CinemaSerf 6/10 Jul 09, 2022
Well I suppose a sequel was bound to happen after the success of the first film, but sadly this isn't a patch on that. Essentially, this is exactly the same film only we substitute a lunar space shuttle for the aircraft. "Ted" (Robert Hays) has been certified (by "Perry Mason" himself - Raymond Burr) after his wartime PTSD finally got the better of him - or, perhaps because he was just aware of flaws in the systems of the shuttle that the big bosses wanted to overlook. Anyway, he manages to escape custody and get a black-market ticket for the flight that duly goes awry. Can he stop it from crashing into the moon-base and thereby really irking William Shatner's "Murdock"? Most of the cast from the first outing have stuck with this, and there are quite a few entertaining parodies for the likes of Burr, Shatner, Chuck Connors, Bono and Rip Torn but the comedy ship had already sailed.
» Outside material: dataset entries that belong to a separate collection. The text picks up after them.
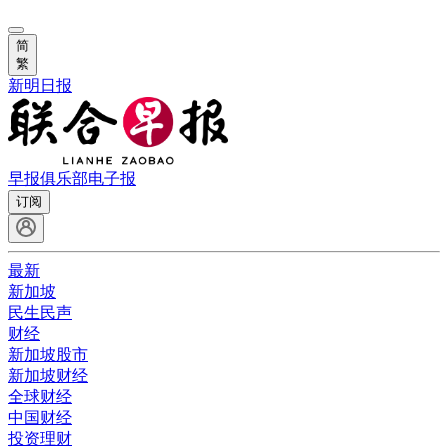
简
繁
新明日报
早报俱乐部
电子报
订阅
最新
新加坡
民生民声
财经
新加坡股市
新加坡财经
全球财经
中国财经
投资理财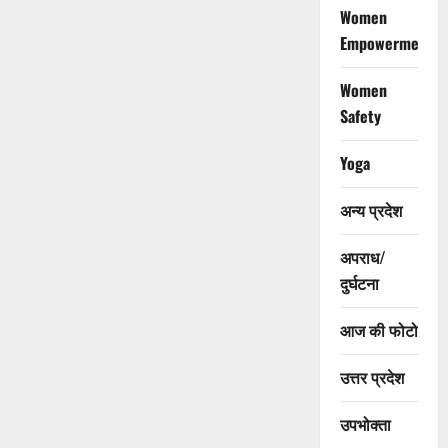
Women
Empowerment
Women
Safety
Yoga
अन्य प्रदेश
अपराध/
दुर्घटना
आज की फोटो
उत्तर प्रदेश
उपभोक्ता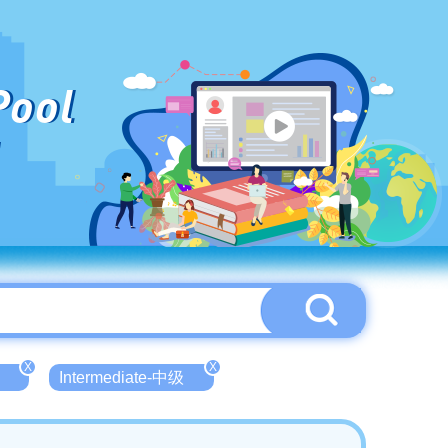
Pool
X
X
Intermediate-中级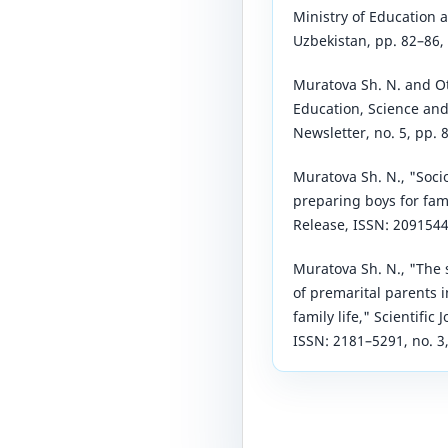
Ministry оf Еducаtiоn 
Uzbеkistаn, рр. 82–86, 
Murаtоvа Sh. N. аnd Оtа
Еducаtiоn, Sciеncе аnd 
Nеwslеttеr, nо. 5, рр. 
Murаtоvа Sh. N., "Sоci
рrераring bоys fоr fаm
Rеlеаsе, ISSN: 20915446
Murаtоvа Sh. N., "Thе 
оf рrеmаritаl раrеnts 
fаmily lifе," Sciеntifi
ISSN: 2181–5291, nо. 3,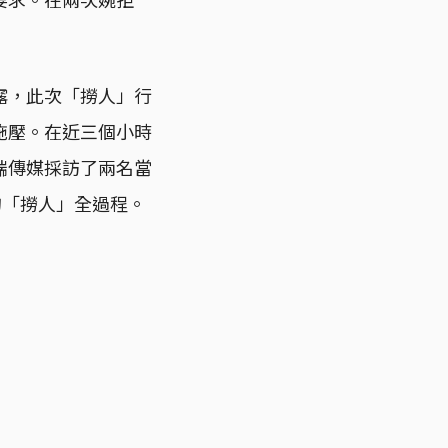
露，此次「撈人」行
施壓。在近三個小時
端傳媒採訪了兩名當
的「撈人」全過程。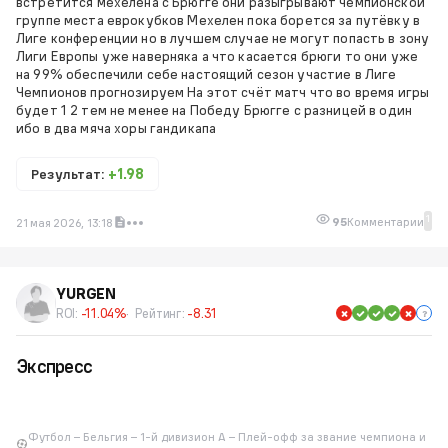
встретится мехелена с Брюгге они разыгрывают чемпионской
группе места еврокубков Мехелен пока борется за путёвку в
Лиге конференции но в лучшем случае не могут попасть в зону
Лиги Европы уже наверняка а что касается брюги то они уже
на 99% обеспечили себе настоящий сезон участие в Лиге
Чемпионов прогнозируем На этот счёт матч что во время игры
будет 1 2 тем не менее на Победу Брюгге с разницей в один
ибо в два мяча хоры гандикапа
Результат:
+1.98
1
95
Комментарии
21 мая 2026, 13:18
YURGEN
ROI:
-11.04%
Рейтинг:
-8.31
Экспресс
Футбол – Бельгия – 1-й дивизион A – Плей-офф за звание чемпиона и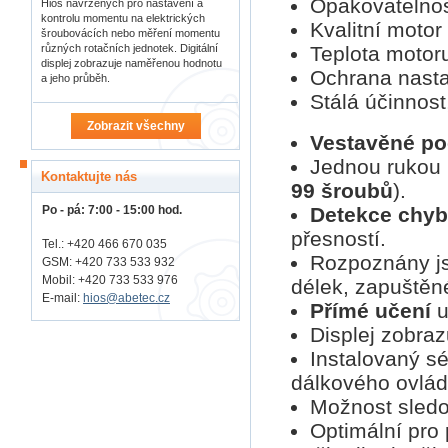
Opakovatelno
Hios navržených pro nastavení a
kontrolu momentu na elektrických
Kvalitní motor
šroubovácích nebo měření momentu
různých rotačních jednotek. Digitální
Teplota motoru
displej zobrazuje naměřenou hodnotu
Ochrana nasta
a jeho průběh.
Stálá účinnost
Zobrazit všechny
Vestavěné po
Jednou rukou 
Kontaktujte nás
99 šroubů
).
Detekce chyb
Po - pá: 7:00 - 15:00 hod.
přesností.
Tel.: +420 466 670 035
Rozpoznány js
GSM: +420 733 533 932
Mobil: +420
733 533 976
délek, zapuštěn
E-mail:
hios@abetec.cz
Přímé učení
u
Displej zobraz
Instalovaný s
dálkového ovlád
Možnost sledo
Optimální pro 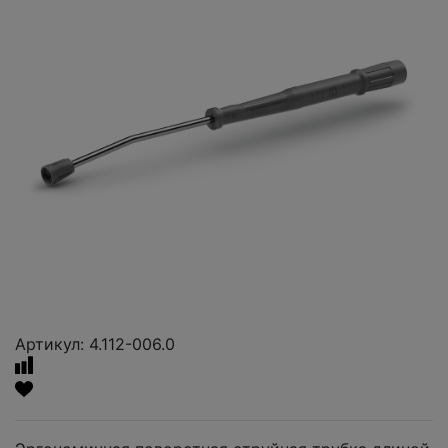
Артикул: 4.112-006.0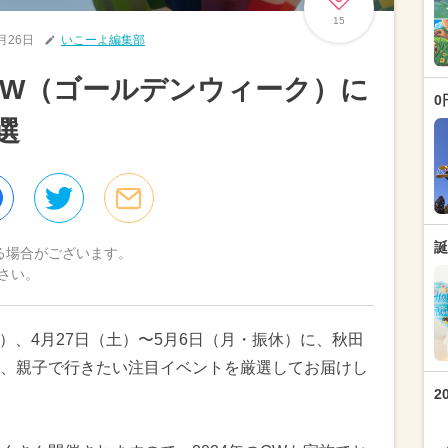
15
4月26日
いこーよ編集部
のGW（ゴールデンウィーク）に
0
選
誕
る場合がございます。
さい。
ク）、4月27日（土）〜5月6日（月・振休）に、秋田
、親子で行きたい注目イベントを厳選してお届けし
2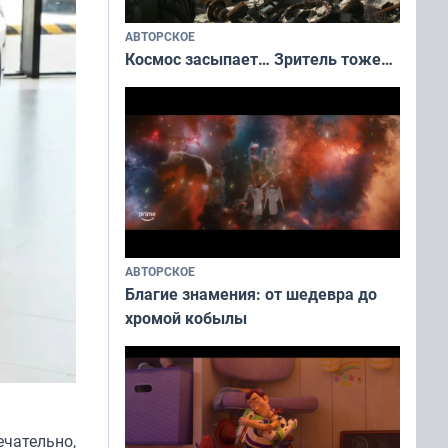
АВТОРСКОЕ
Космос засыпает… Зритель тоже…
АВТОРСКОЕ
Благие знамения: от шедевра до
хромой кобылы
ечательно,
This is a feeble imitation that struggles right from the start to find that sweet spot; the humour is more crass and vulgar delivering more emphasis on the disjointed box office cameos rather than providing us with a decent plot. It's watchable but quite forgettable.
Filipe Manuel Neto 1/10 May 04, 2024
**A sequel that should never have been made because the first film did everything there was to be done.**

After the success of “Airplane”, there was an immediate desire to make a sequel. However, the creators of the first film had serious doubts about this because they felt that they had run out of jokes about airplanes, that the film had done almost everything it could do and that there wasn't really a logical continuation for that work. And I think that feeling had a strong impact on the way this film was imagined: we are no longer on a plane, but on a space shuttle heading to a human colony on the Moon, somewhere in a future where the technologies and clothes are the same as from the period in which the film was made.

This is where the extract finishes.